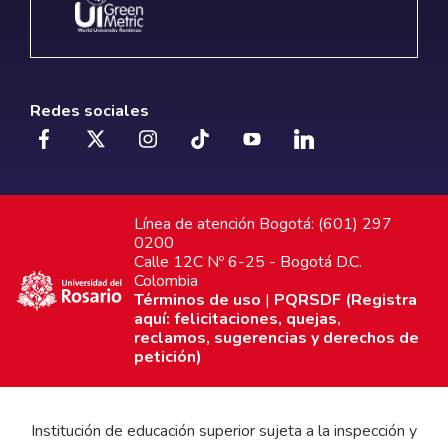
Redes sociales
Línea de atención Bogotá: (601) 297
0200
Calle 12C Nº 6-25 - Bogotá D.C.
Colombia
Términos de uso
|
PQRSDF (Registra
aquí: felicitaciones, quejas,
reclamos, sugerencias y derechos de
petición)
Institución de educación superior sujeta a la inspección y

++++++++++

→ What the task requires
If a line in the records above holds the string "Bogotá", copy it.

→ Output for this exercise
Línea de atención Bogotá: (601) 297
Calle 12C Nº 6-25 - Bogotá D.C.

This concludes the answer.